▶ [Input records]

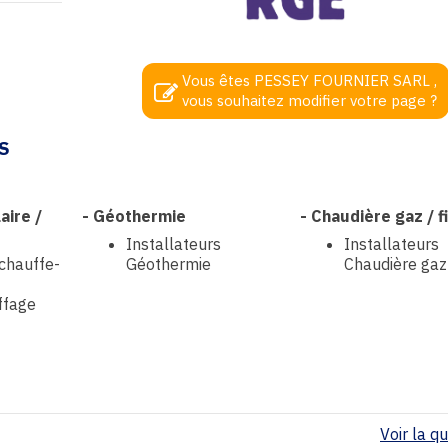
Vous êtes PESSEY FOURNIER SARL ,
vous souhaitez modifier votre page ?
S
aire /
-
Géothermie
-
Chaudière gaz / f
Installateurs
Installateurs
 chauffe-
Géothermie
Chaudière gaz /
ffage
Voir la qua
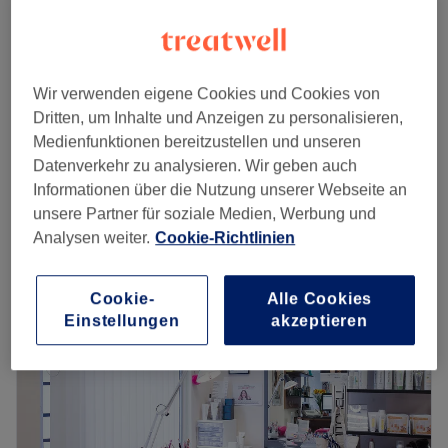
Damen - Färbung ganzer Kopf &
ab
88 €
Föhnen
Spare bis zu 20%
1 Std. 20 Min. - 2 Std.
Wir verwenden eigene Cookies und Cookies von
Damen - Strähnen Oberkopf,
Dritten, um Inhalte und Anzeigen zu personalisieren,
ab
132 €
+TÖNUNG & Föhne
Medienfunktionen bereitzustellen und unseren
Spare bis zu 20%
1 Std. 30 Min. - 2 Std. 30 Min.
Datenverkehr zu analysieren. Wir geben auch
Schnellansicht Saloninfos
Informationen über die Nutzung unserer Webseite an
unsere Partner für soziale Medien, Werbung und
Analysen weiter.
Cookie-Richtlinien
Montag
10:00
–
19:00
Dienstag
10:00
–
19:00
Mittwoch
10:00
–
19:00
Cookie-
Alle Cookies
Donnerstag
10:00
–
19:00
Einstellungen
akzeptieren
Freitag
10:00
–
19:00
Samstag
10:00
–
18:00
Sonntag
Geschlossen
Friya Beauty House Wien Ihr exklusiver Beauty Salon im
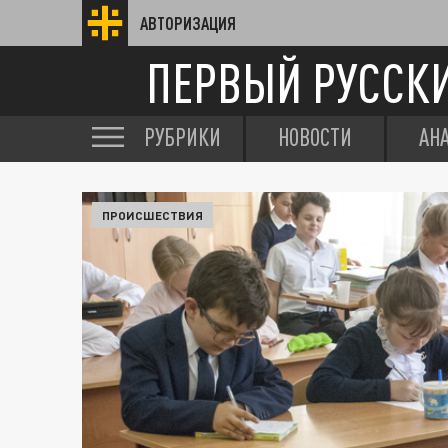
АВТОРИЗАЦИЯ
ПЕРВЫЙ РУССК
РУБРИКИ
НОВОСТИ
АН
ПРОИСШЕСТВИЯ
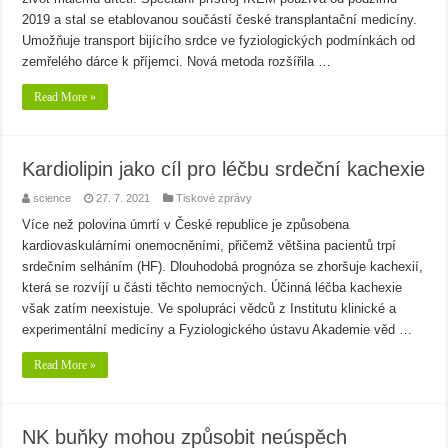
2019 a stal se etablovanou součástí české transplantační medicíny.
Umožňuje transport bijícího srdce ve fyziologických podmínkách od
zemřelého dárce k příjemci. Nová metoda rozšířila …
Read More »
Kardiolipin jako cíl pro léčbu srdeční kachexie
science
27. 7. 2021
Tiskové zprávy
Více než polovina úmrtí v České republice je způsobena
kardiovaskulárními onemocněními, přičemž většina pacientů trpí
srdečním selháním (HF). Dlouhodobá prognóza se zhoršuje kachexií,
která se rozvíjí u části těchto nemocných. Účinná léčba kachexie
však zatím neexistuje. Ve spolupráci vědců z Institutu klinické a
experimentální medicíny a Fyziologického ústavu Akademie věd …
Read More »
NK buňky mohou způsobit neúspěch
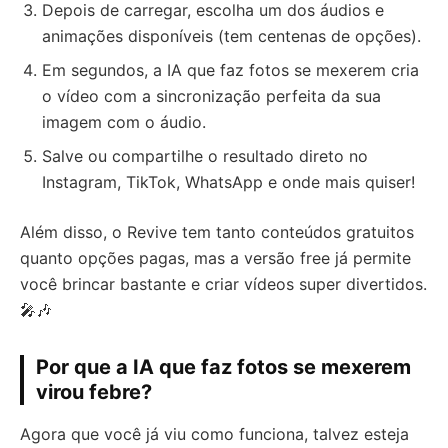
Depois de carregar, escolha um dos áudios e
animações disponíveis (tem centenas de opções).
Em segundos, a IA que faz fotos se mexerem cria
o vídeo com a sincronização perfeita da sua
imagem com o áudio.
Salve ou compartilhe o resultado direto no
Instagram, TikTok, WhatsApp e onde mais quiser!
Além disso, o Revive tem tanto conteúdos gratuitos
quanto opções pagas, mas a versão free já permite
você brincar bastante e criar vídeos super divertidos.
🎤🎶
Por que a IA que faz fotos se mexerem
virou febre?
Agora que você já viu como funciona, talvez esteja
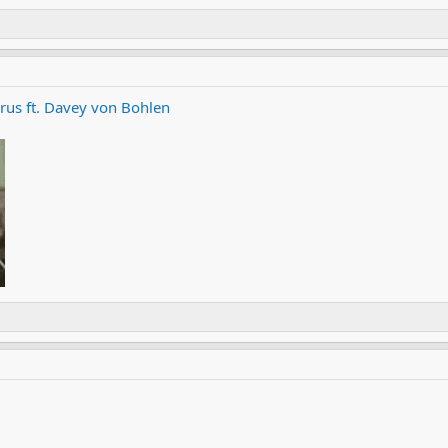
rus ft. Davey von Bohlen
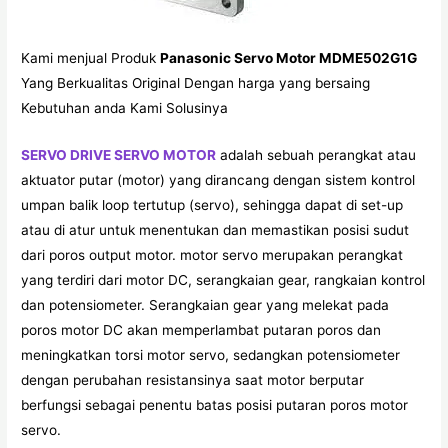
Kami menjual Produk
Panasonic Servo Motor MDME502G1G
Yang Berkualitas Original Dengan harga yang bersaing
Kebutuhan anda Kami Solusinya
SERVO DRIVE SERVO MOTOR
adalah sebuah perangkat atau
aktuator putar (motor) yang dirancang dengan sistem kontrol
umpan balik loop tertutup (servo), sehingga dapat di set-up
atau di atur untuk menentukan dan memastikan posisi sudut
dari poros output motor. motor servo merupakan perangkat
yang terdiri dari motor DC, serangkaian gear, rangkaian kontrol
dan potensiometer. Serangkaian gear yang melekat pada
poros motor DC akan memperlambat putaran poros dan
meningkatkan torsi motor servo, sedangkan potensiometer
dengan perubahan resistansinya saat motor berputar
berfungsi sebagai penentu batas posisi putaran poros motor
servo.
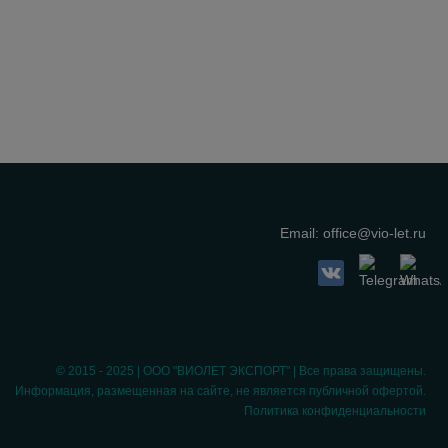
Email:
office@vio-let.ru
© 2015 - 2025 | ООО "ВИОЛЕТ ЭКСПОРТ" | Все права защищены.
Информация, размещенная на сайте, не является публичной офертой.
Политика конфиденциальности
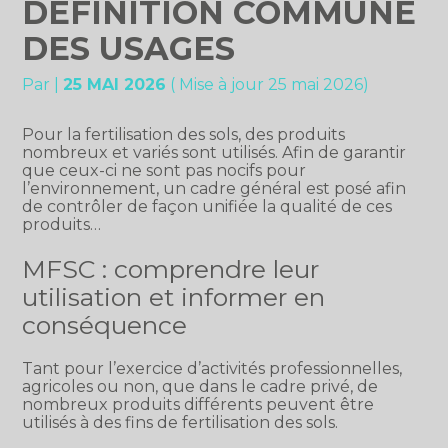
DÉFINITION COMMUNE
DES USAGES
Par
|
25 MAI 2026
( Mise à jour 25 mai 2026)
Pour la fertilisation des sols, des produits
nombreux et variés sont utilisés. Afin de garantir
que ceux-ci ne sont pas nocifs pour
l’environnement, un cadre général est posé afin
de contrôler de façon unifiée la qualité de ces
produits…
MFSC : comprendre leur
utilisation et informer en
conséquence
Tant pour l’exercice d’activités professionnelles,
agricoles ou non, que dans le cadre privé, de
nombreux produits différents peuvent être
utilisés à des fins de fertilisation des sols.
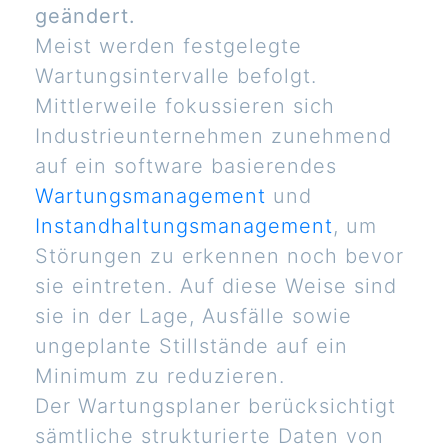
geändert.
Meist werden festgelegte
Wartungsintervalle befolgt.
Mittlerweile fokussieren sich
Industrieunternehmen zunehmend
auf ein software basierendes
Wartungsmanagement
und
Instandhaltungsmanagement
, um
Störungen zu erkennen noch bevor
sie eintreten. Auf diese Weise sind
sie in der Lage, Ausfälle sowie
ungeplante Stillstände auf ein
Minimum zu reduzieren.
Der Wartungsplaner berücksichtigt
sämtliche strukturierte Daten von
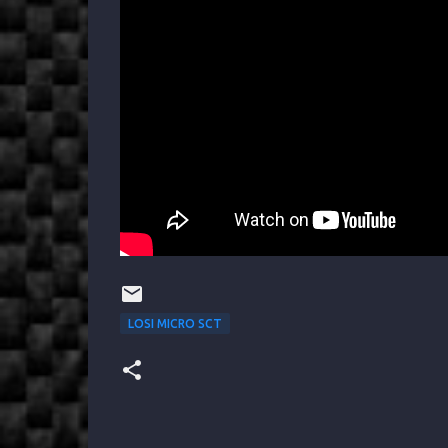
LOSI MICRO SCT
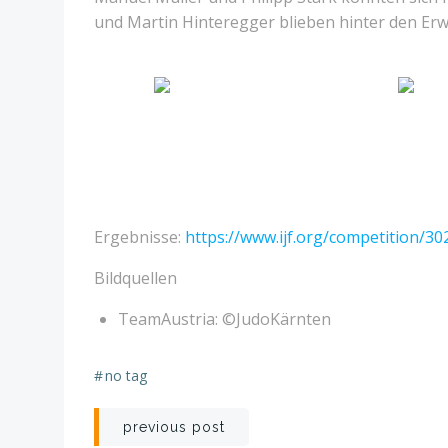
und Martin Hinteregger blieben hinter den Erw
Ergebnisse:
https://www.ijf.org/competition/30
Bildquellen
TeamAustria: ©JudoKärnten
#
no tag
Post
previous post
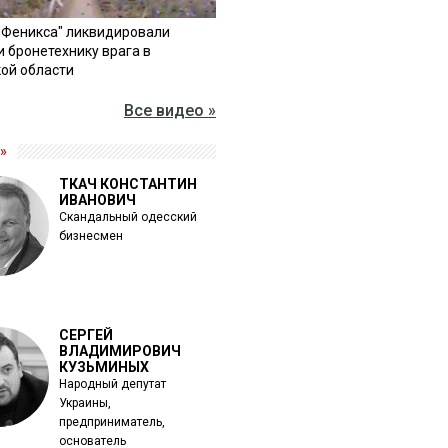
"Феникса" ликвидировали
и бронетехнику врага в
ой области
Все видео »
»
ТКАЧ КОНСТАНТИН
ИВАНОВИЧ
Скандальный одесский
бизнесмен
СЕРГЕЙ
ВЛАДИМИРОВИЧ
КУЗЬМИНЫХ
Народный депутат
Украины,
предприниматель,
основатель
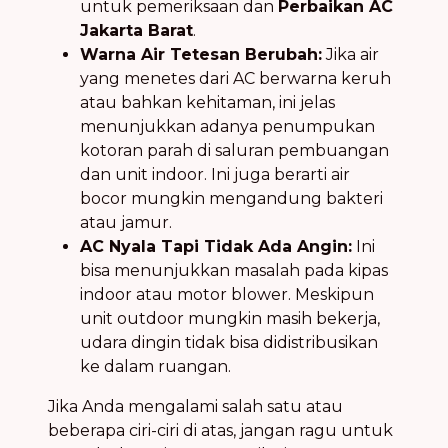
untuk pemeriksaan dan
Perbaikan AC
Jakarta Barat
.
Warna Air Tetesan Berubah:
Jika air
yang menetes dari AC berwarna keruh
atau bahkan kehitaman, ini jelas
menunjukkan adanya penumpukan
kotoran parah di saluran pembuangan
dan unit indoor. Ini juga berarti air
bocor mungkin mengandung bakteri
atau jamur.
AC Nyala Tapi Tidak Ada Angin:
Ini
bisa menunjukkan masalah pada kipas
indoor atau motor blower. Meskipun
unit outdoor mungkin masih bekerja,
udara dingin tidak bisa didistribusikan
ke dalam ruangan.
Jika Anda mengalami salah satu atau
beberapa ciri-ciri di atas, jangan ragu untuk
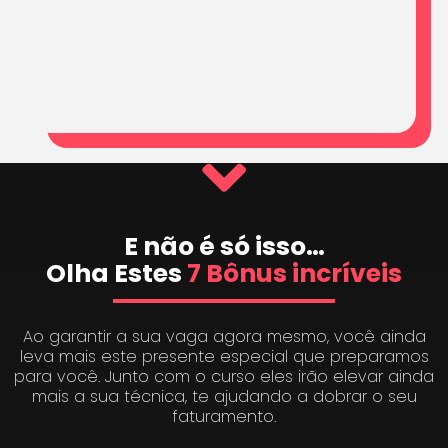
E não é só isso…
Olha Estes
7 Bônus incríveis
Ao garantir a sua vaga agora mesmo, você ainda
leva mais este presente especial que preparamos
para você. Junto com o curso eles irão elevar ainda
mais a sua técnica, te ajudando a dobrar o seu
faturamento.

▶ [What is required]
Return exactly the lines that appear in the data above between the line containing "Yang Berkualitas Original" and the line containing "office@vio-let.ru", both of which are included, and leave the pictures out.

▶ [Task output]
Yang Berkualitas Original Dengan harga yang bersaing
Kebutuhan anda Kami Solusinya
SERVO DRIVE SERVO MOTOR
adalah sebuah perangkat atau
aktuator putar (motor) yang dirancang dengan sistem kontrol
umpan balik loop tertutup (servo), sehingga dapat di set-up
atau di atur untuk menentukan dan memastikan posisi sudut
dari poros output motor. motor servo merupakan perangkat
yang terdiri dari motor DC, serangkaian gear, rangkaian kontrol
dan potensiometer. Serangkaian gear yang melekat pada
poros motor DC akan memperlambat putaran poros dan
meningkatkan torsi motor servo, sedangkan potensiometer
dengan perubahan resistansinya saat motor berputar
berfungsi sebagai penentu batas posisi putaran poros motor
servo.
Email:
office@vio-let.ru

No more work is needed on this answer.